** Opening Exercise materials block **
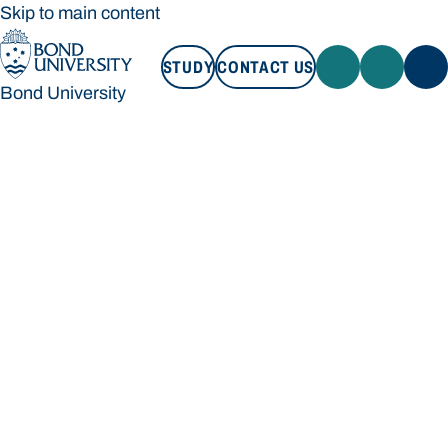
Skip to main content
STUDY
CONTACT US
Bond University
STUDY
CONTACT US
Bond University
Loading main navigation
** Closing Exercise materials block **
Go through the material above and count the lines that include "main". Give the number alone.

2